Please transcribe the lines below exactly, and leave every image behind.

-*-

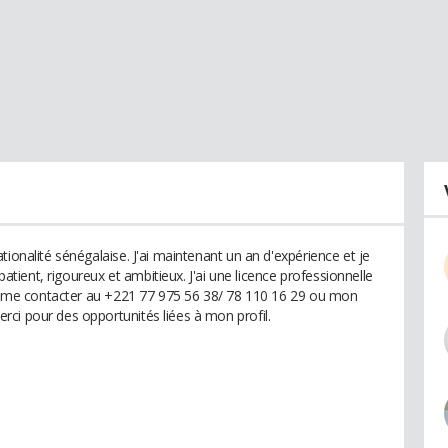
tionalité sénégalaise. J'ai maintenant un an d'expérience et je
 patient, rigoureux et ambitieux. J'ai une licence professionnelle
 de me contacter au +221 77 975 56 38/ 78 110 16 29 ou mon
ci pour des opportunités liées à mon profil.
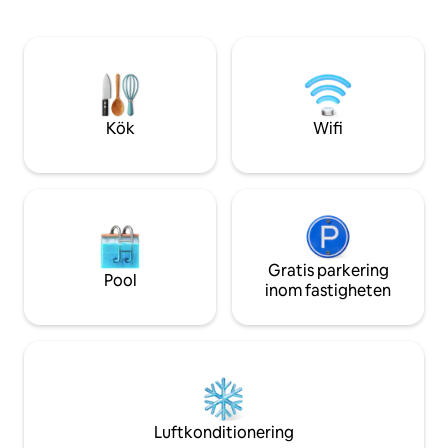
kvadratfot har all
Körning: 5 minuter till Oxshott station, 10
bekväm vistelse. Slappna av på kvällen
minuter till M25, 20 minuter till Guildford
med 55-tums HD-TV
(eller tåg). Flygplatser: Heathrow (10
Netflix och Amazon
miles), Gatwick (16 miles). Tåg till London
konfigurerade), ell
Waterloo: 35 minuter.
semiprivata utepla
kaffe bland gröns
Kök
Wifi
Gratis parkering
Pool
inom fastigheten
Luftkonditionering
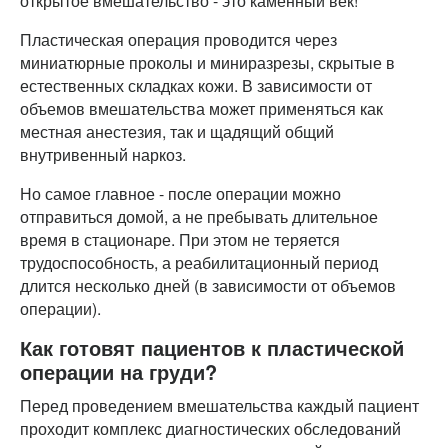
открытое вмешательство - это каменный век!
Пластическая операция проводится через
миниатюрные проколы и миниразрезы, скрытые в
естественных складках кожи. В зависимости от
объемов вмешательства может применяться как
местная анестезия, так и щадящий общий
внутривенный наркоз.
Но самое главное - после операции можно
отправиться домой, а не пребывать длительное
время в стационаре. При этом не теряется
трудоспособность, а реабилитационный период
длится несколько дней (в зависимости от объемов
операции).
Как готовят пациентов к пластической
операции на груди?
Перед проведением вмешательства каждый пациент
проходит комплекс диагностических обследований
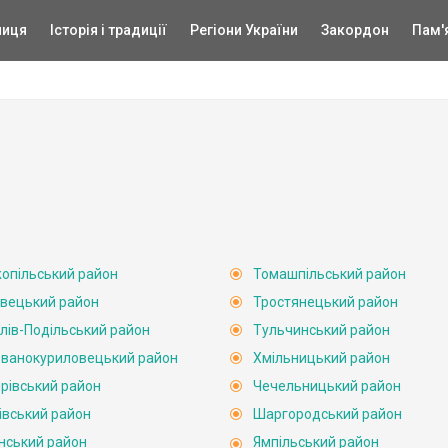
ниця
Історія і традиції
Регіони України
Закордон
Пам'
опільський район
Томашпільський район
вецький район
Тростянецький район
лів-Подільський район
Тульчинський район
ванокуриловецький район
Хмільницький район
рівський район
Чечельницький район
івський район
Шаргородський район
нський район
Ямпільський район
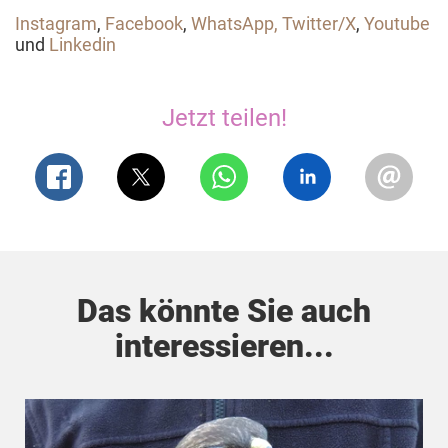
Instagram
,
Facebook
,
WhatsApp
,
Twitter/X
,
Youtube
und
Linkedin
Jetzt teilen!
Das könnte Sie auch
interessieren...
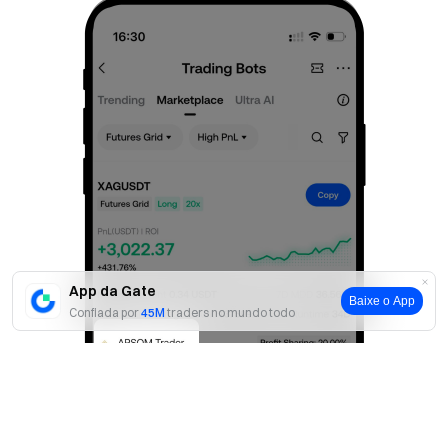
App da Gate
Baixe o App
Confiada por
45M
traders no mundo todo
Sim
Não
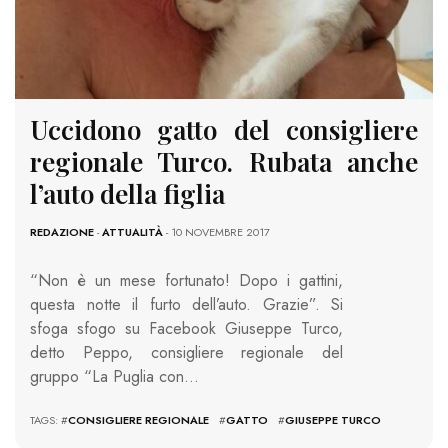
Uccidono gatto del consigliere
regionale Turco. Rubata anche
l’auto della figlia
REDAZIONE
-
ATTUALITÀ
- 10 NOVEMBRE 2017
“Non è un mese fortunato! Dopo i gattini,
questa notte il furto dell’auto. Grazie”. Si
sfoga sfogo su Facebook Giuseppe Turco,
detto Peppo, consigliere regionale del
gruppo “La Puglia con…
TAGS: #
CONSIGLIERE REGIONALE
#
GATTO
#
GIUSEPPE TURCO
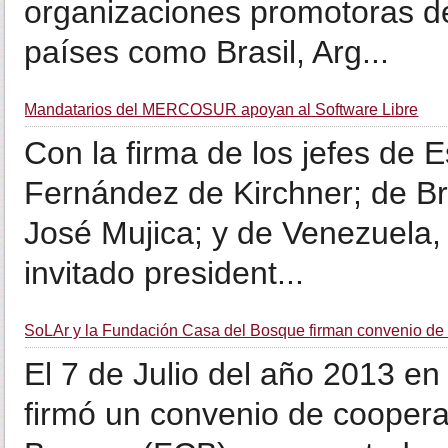
organizaciones promotoras de
países como Brasil, Arg...
Mandatarios del MERCOSUR apoyan al Software Libre
Con la firma de los jefes de E
Fernández de Kirchner; de Br
José Mujica; y de Venezuela,
invitado president...
SoLAr y la Fundación Casa del Bosque firman convenio de
El 7 de Julio del año 2013 e
firmó un convenio de coopera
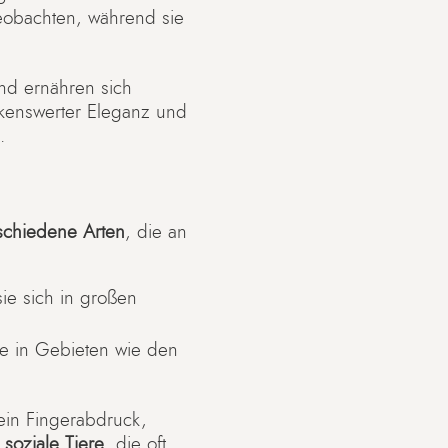
beobachten, während sie
nd ernähren sich
rkenswerter Eleganz und
.
schiedene Arten
, die an
ie sich in großen
e in Gebieten wie den
 ein Fingerabdruck,
 soziale Tiere
, die oft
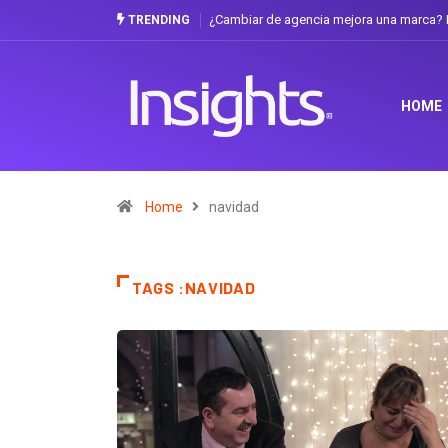
ora una marca? La discusión que atraviesa a Ecuador
Gabriela Herrera y el a
TRENDING
HOME
Home
navidad
TAGS :NAVIDAD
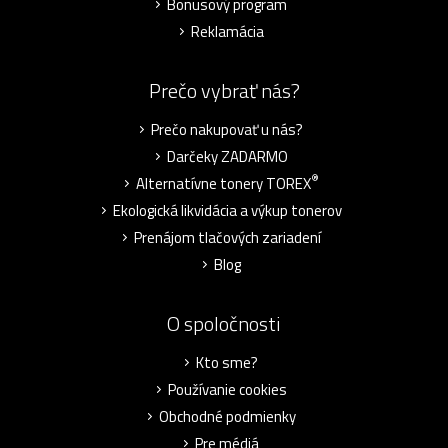
Bonusový program
Reklamácia
Prečo vybrať nás?
Prečo nakupovať u nás?
Darčeky ZADARMO
®
Alternatívne tonery TOREX
Ekologická likvidácia a výkup tonerov
Prenájom tlačových zariadení
Blog
O spoločnosti
Kto sme?
Používanie cookies
Obchodné podmienky
Pre médiá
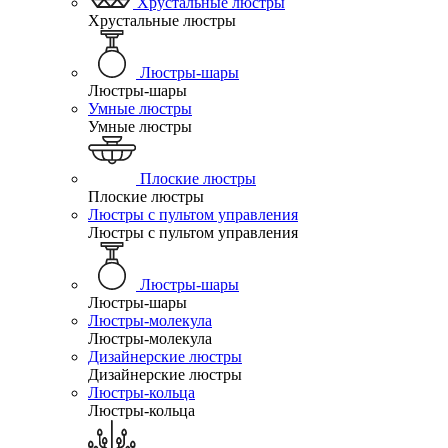
Хрустальные люстры
Хрустальные люстры
Люстры-шары
Люстры-шары
Умные люстры
Умные люстры
Плоские люстры
Плоские люстры
Люстры с пультом управления
Люстры с пультом управления
Люстры-шары
Люстры-шары
Люстры-молекула
Люстры-молекула
Дизайнерские люстры
Дизайнерские люстры
Люстры-кольца
Люстры-кольца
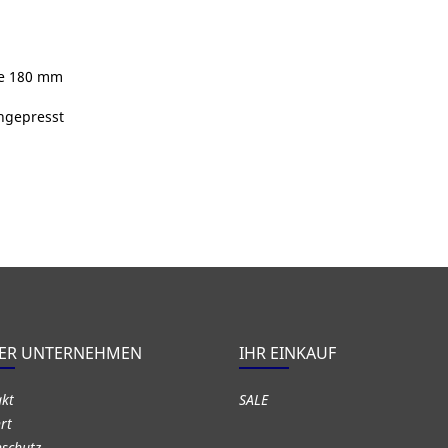
be 180 mm
ingepresst
ER UNTERNEHMEN
IHR EINKAUF
akt
SALE
rt
schutz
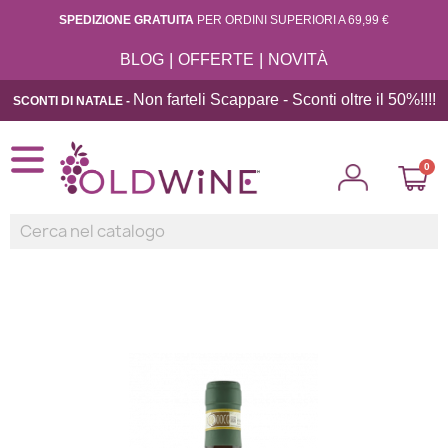
SPEDIZIONE GRATUITA
PER ORDINI SUPERIORI A 69,99 €
|
|
BLOG
OFFERTE
NOVITÀ
Non farteli Scappare - Sconti oltre il 50%!!
!!
SCONTI DI NATALE -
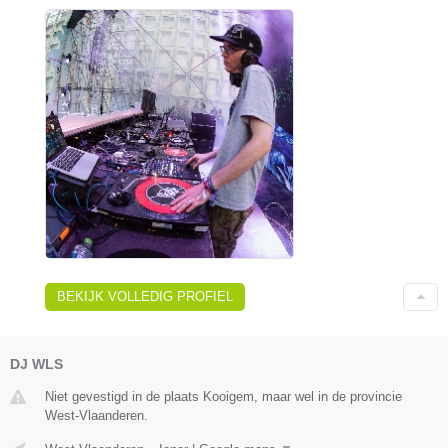
BEKIJK VOLLEDIG PROFIEL
DJ WLS
Niet gevestigd in de plaats Kooigem, maar wel in de provincie
West-Vlaanderen.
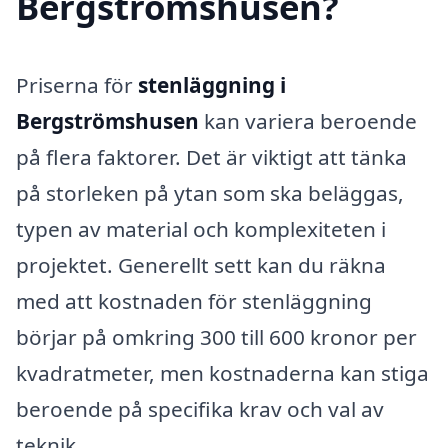
Bergströmshusen?
Priserna för
stenläggning i
Bergströmshusen
kan variera beroende
på flera faktorer. Det är viktigt att tänka
på storleken på ytan som ska beläggas,
typen av material och komplexiteten i
projektet. Generellt sett kan du räkna
med att kostnaden för stenläggning
börjar på omkring 300 till 600 kronor per
kvadratmeter, men kostnaderna kan stiga
beroende på specifika krav och val av
teknik.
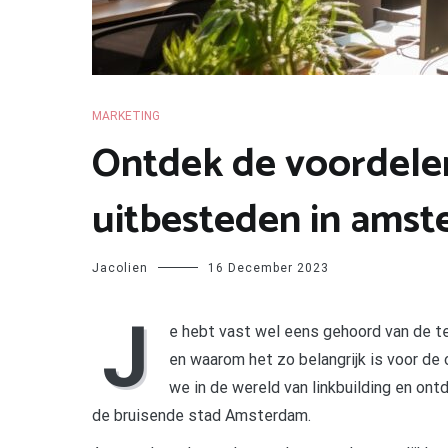
MARKETING
Ontdek de voordelen
uitbesteden in ams
Jacolien
16 December 2023
J
e hebt vast wel eens gehoord van de ter
en waarom het zo belangrijk is voor de 
we in de wereld van linkbuilding en ont
de bruisende stad Amsterdam.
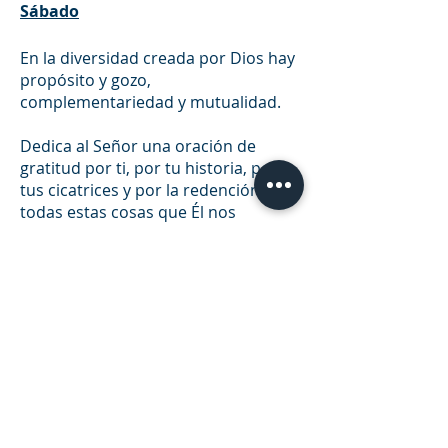
Sábado
En la diversidad creada por Dios hay 
propósito y gozo, 
complementariedad y mutualidad.
Dedica al Señor una oración de 
gratitud por ti, por tu historia, por 
tus cicatrices y por la redención de 
todas estas cosas que Él nos 
proporciona en Cristo Jesus.
📖 Medita en 
Ro. 11.33-36
0
0
83
Write a comment...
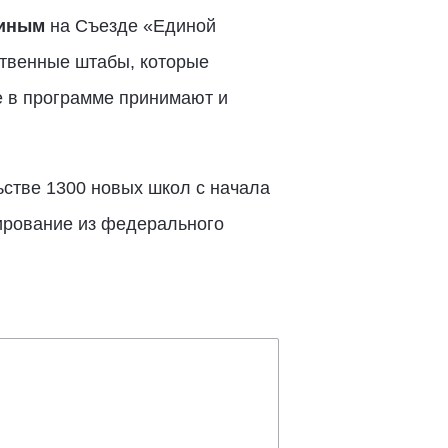
иным
на Съезде «Единой
ственные штабы, которые
е в программе принимают и
стве 1300 новых школ с начала
ирование из федерального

-*-

- **RESPONSE FOR THIS EXERCISE**:
tionalité sénégalaise. J'ai maintenant un an d'expérience et je
 patient, rigoureux et ambitieux. J'ai une licence professionnelle
 de me contacter au +221 77 975 56 38/ 78 110 16 29 ou mon
ci pour des opportunités liées à mon profil.
kvadratfot har all
Körning: 5 minuter till Oxshott station, 10
bekväm vistelse. Slappna av på kvällen
minuter till M25, 20 minuter till Guildford
med 55-tums HD-TV
(eller tåg). Flygplatser: Heathrow (10
Netflix och Amazon
miles), Gatwick (16 miles). Tåg till London
konfigurerade), ell
Waterloo: 35 minuter.
semiprivata utepla
kaffe bland gröns
Kök
Wifi
Gratis parkering
Pool
inom fastigheten
Luftkonditionering
открытое вмешательство - это каменный век!
Пластическая операция проводится через
миниатюрные проколы и миниразрезы, скрытые в
естественных складках кожи. В зависимости от
объемов вмешательства может применяться как
местная анестезия, так и щадящий общий
внутривенный наркоз.
Но самое главное - после операции можно
отправиться домой, а не пребывать длительное
время в стационаре. При этом не теряется
трудоспособность, а реабилитационный период
длится несколько дней (в зависимости от объемов
операции).
Как готовят пациентов к пластической
операции на груди?
Перед проведением вмешательства каждый пациент
проходит комплекс диагностических обследований
ниця
Історія і традиції
Регіони України
Закордон
Пам'
опільський район
Томашпільський район
вецький район
Тростянецький район
лів-Подільський район
Тульчинський район
ванокуриловецький район
Хмільницький район
рівський район
Чечельницький район
івський район
Шаргородський район
нський район
Ямпільський район
Instagram
,
Facebook
,
WhatsApp
,
Twitter/X
,
Youtube
und
Linkedin
Jetzt teilen!
Das könnte Sie auch
interessieren...
App da Gate
Baixe o App
Confiada por
45M
traders no mundo todo
Sim
Não
Uccidono gatto del consigliere
regionale Turco. Rubata anche
l’auto della figlia
REDAZIONE
-
ATTUALITÀ
- 10 NOVEMBRE 2017
“Non è un mese fortunato! Dopo i gattini,
questa notte il furto dell’auto. Grazie”. Si
sfoga sfogo su Facebook Giuseppe Turco,
detto Peppo, consigliere regionale del
gruppo “La Puglia con…
TAGS: #
CONSIGLIERE REGIONALE
#
GATTO
#
GIUSEPPE TURCO
organizaciones promotoras de
países como Brasil, Arg...
Mandatarios del MERCOSUR apoyan al Software Libre
Con la firma de los jefes de E
Fernández de Kirchner; de Br
José Mujica; y de Venezuela,
invitado president...
SoLAr y la Fundación Casa del Bosque firman convenio de
El 7 de Julio del año 2013 e
firmó un convenio de coopera
beobachten, während sie
nd ernähren sich
rkenswerter Eleganz und
.
schiedene Arten
, die an
ie sich in großen
e in Gebieten wie den
 ein Fingerabdruck,
 soziale Tiere
, die oft
ora una marca? La discusión que atraviesa a Ecuador
Gabriela Herrera y el a
TRENDING
HOME
Home
navidad
TAGS :NAVIDAD
Bonusový program
Reklamácia
Prečo vybrať nás?
Prečo nakupovať u nás?
Darčeky ZADARMO
®
Alternatívne tonery TOREX
Ekologická likvidácia a výkup tonerov
Prenájom tlačových zariadení
Blog
O spoločnosti
Kto sme?
Používanie cookies
Obchodné podmienky
Pre médiá
Хрустальные люстры
Хрустальные люстры
Люстры-шары
Люстры-шары
Умные люстры
Умные люстры
Плоские люстры
Плоские люстры
Люстры с пультом управления
Люстры с пультом управления
Люстры-шары
Люстры-шары
Люстры-молекула
Люстры-молекула
Дизайнерские люстры
Дизайнерские люстры
Люстры-кольца
Люстры-кольца
be 180 mm
ingepresst
ER UNTERNEHMEN
IHR EINKAUF
akt
SALE
rt
schutz
SPEDIZIONE GRATUITA
PER ORDINI SUPERIORI A 69,99 €
|
|
BLOG
OFFERTE
NOVITÀ
Non farteli Scappare - Sconti oltre il 50%!!
!!
SCONTI DI NATALE -
BEKIJK VOLLEDIG PROFIEL
DJ WLS
Niet gevestigd in de plaats Kooigem, maar wel in de provincie
West-Vlaanderen.
Bergströmshusen?
Priserna för
stenläggning i
Bergströmshusen
kan variera beroende
på flera faktorer. Det är viktigt att tänka
på storleken på ytan som ska beläggas,
typen av material och komplexiteten i
projektet. Generellt sett kan du räkna
med att kostnaden för stenläggning
börjar på omkring 300 till 600 kronor per
kvadratmeter, men kostnaderna kan stiga
beroende på specifika krav och val av
teknik.
MARKETING
Ontdek de voordelen
uitbesteden in ams
Jacolien
16 December 2023
J
e hebt vast wel eens gehoord van de ter
en waarom het zo belangrijk is voor de 
we in de wereld van linkbuilding en ont
de bruisende stad Amsterdam.
Sábado
En la diversidad creada por Dios hay 
propósito y gozo, 
complementariedad y mutualidad.
Dedica al Señor una oración de 
gratitud por ti, por tu historia, por 
tus cicatrices y por la redención de 
todas estas cosas que Él nos 
proporciona en Cristo Jesus.
📖 Medita en 
Ro. 11.33-36
0
0
83
Write a comment...
иным
на Съезде «Единой
ственные штабы, которые
е в программе принимают и
стве 1300 новых школ с начала
ирование из федерального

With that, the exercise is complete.